= Beginning of Section =
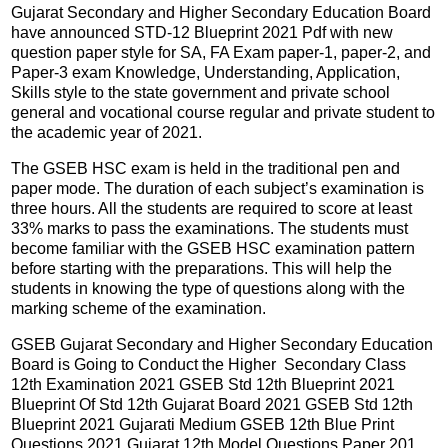
Gujarat Secondary and Higher Secondary Education Board
have announced STD-12 Blueprint 2021 Pdf with new
question paper style for SA, FA Exam paper-1, paper-2, and
Paper-3 exam Knowledge, Understanding, Application,
Skills style to the state government and private school
general and vocational course regular and private student to
the academic year of 2021.
The GSEB HSC exam is held in the traditional pen and
paper mode. The duration of each subject’s examination is
three hours. All the students are required to score at least
33% marks to pass the examinations. The students must
become familiar with the GSEB HSC examination pattern
before starting with the preparations. This will help the
students in knowing the type of questions along with the
marking scheme of the examination.
GSEB Gujarat Secondary and Higher Secondary Education
Board is Going to Conduct the Higher Secondary Class
12th Examination 2021 GSEB Std 12th Blueprint 2021
Blueprint Of Std 12th Gujarat Board 2021 GSEB Std 12th
Blueprint 2021 Gujarati Medium GSEB 12th Blue Print
Questions 2021 Gujarat 12th Model Questions Paper 201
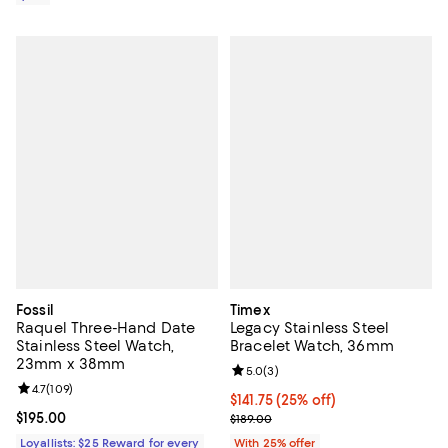
Fossil
Timex
Raquel Three-Hand Date
Legacy Stainless Steel
Stainless Steel Watch,
Bracelet Watch, 36mm
23mm x 38mm
Review rating: 5.0 out of 5; 3 rev
5.0
(
3
)
Review rating: 4.7 out of 5; 109 reviews;
4.7
(
109
)
Current price $141.75; 25% off; u
$141.75
(25% off)
Current price $195.00; ;
$195.00
; Previous price $189.00;
$189.00
Loyallists: $25 Reward for every
With 25% offer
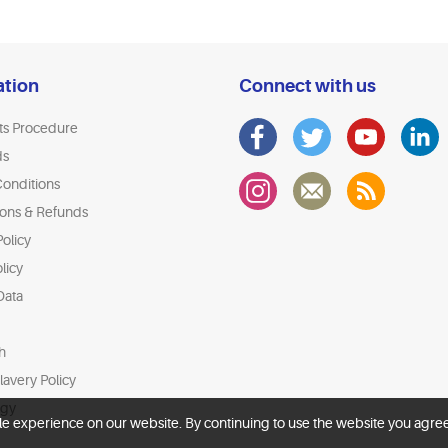
ation
Connect with us
ts Procedure
ds
onditions
ions & Refunds
olicy
licy
Data
h
avery Policy
egy
le experience on our website. By continuing to use the website you agree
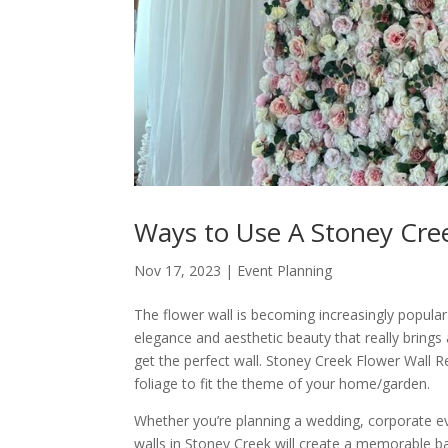
Ways to Use A Stoney Cree
Nov 17, 2023
|
Event Planning
The flower wall is becoming increasingly popular
elegance and aesthetic beauty that really brings
get the perfect wall. Stoney Creek Flower Wall R
foliage to fit the theme of your home/garden.
Whether you’re planning a wedding, corporate eve
walls in Stoney Creek will create a memorable ba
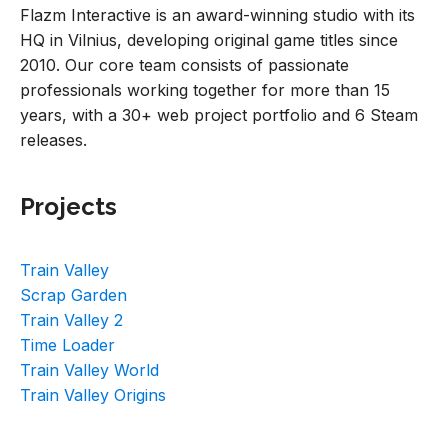
Flazm Interactive is an award-winning studio with its
HQ in Vilnius, developing original game titles since
2010. Our core team consists of passionate
professionals working together for more than 15
years, with a 30+ web project portfolio and 6 Steam
releases.
Projects
Train Valley
Scrap Garden
Train Valley 2
Time Loader
Train Valley World
Train Valley Origins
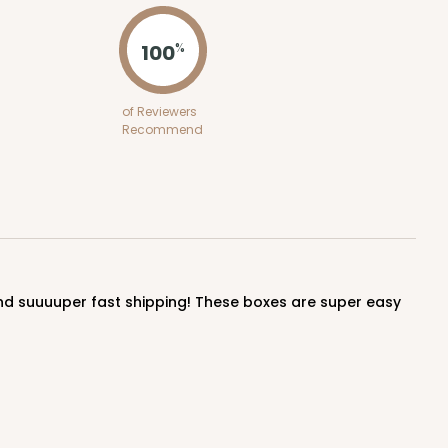
100
%
of Reviewers
Recommend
= End of Section =
- _DESCRIPTION OF THE TASK_: Where a line in the listing above contains "Secondary", copy that line.

- _WRITTEN ANSWER_:
Gujarat Secondary and Higher Secondary Education Board
GSEB Gujarat Secondary and Higher Secondary Education
Board is Going to Conduct the Higher Secondary Class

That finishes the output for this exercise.